CCI members to push EPC, EPA to crack down on factory farm pollution
The fight for clean water and a more democratic society that puts people before profits, politics, and polluters heats up this week with two high-profile public hearings with state and federal environmental regulators.
On Tuesday morning at 10am at 7900 Hickman Road, the Iowa Department of Natural Resources’ (DNR’s) Environmental Protection Commission (EPC) will vote on a proposal to ban the application of liquid manure on fields going into soybeans – a bad environmental practice that can lead directly to more runoff and more water pollution with no increase in crop yields.
“I’m a corn and soybean farmer and putting manure on ground going to soybeans is ridiculous,” said George Naylor, an independent family farmer and CCI member from Churdan, Iowa. “Beans won’t use the nitrogen so it will enter the surface and ground water. If manure was applied the year before corn, there will be plenty of phosphorus and other nutrients for a soybean crop already in the soil. We need to ban the application of liquid manure on ground going into soybeans.”
On Thursday, Karl Brooks, the Region 7 Administrator of the U.S. Environmental Protection Agency will meet with Iowa CCI members and our allies the Environmental Integrity Project and the Iowa Sierra Club to discuss a new DNR factory farm enforcement work plan. The meeting will begin at 7:00pm at the State Historical Building, 600 East Locust Street.

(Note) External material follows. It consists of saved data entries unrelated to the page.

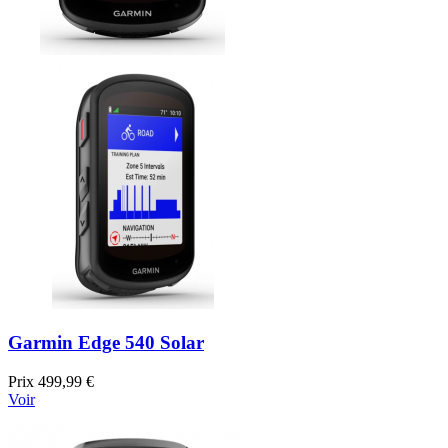
Garmin Edge 540 Solar
Prix
499,99 €
Voir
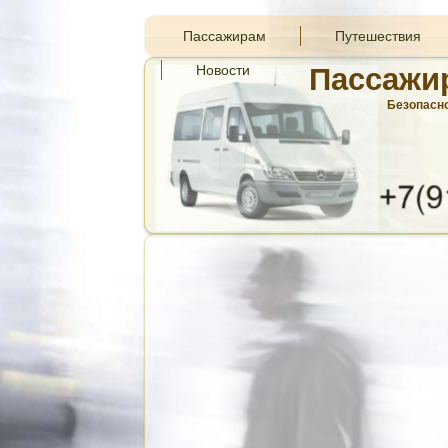
Пассажирам
Путешествия
Новости
Пассажи
Безопасно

“The bottom line is, every factory farm in Iowa needs a Clean Water Act permit that is strictly enforced with tough fines and penalties for violators, and there is very little in the DNR’s response that shows they are serious about cracking down on this kind of corporate pollution,” said Barb Kalbach, a fourth generation family farmer and Iowa CCI member from Dexter, Iowa.
One notable aspect of the new DNR work plan is its admission that DNR field staff is woefully underfunded and needs more resources from the state legislature in order to fulfill its obligations under the federal Clean Water Act.

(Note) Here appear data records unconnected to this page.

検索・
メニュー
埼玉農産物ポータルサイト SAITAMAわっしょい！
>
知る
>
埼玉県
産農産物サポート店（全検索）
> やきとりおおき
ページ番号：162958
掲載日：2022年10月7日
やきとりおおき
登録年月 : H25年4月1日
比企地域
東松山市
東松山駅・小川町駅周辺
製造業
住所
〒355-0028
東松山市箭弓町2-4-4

The September 11 DNR work plan was mandated by a July EPA report that itself was a response to a nearly five-year-old petition by Iowa CCI members, the Environmental Integrity Project, and the Iowa Sierra Club, which alleged widespread failures to regulate illegal factory farm discharges. The de-delegation petition asked EPA to withdraw Iowa’s authority to run the state’s Clean Water Act permitting program.
The petition noted that despite hundreds of illegal manure spills from hog factories in Iowa, no confinements in the state have Clean Water Act permits required of all dischargers.
Iowa CCI members say the new request for funding could be paid for by closing corporate tax loopholes on out-of-state corporations doing business in Iowa – so-called “combined corporate reporting” – and by zoning factory farms as commercial or industrial properties rather than agricultural.
Iowa has more than 572 polluted waterways, and there have been more than 800 manure spills in the last 15 years, according to DNR records.
A 2007 study by the Iowa Policy Project stated that factory farm manure “may be the largest agricultural polluter of Iowa’s streams and lakes”.
58% of Iowans say “we need stronger laws to stop factory farms from polluting our air and water,” according to an April 24-26 telephone poll of 633 active voters conducted by Public Policy Polling.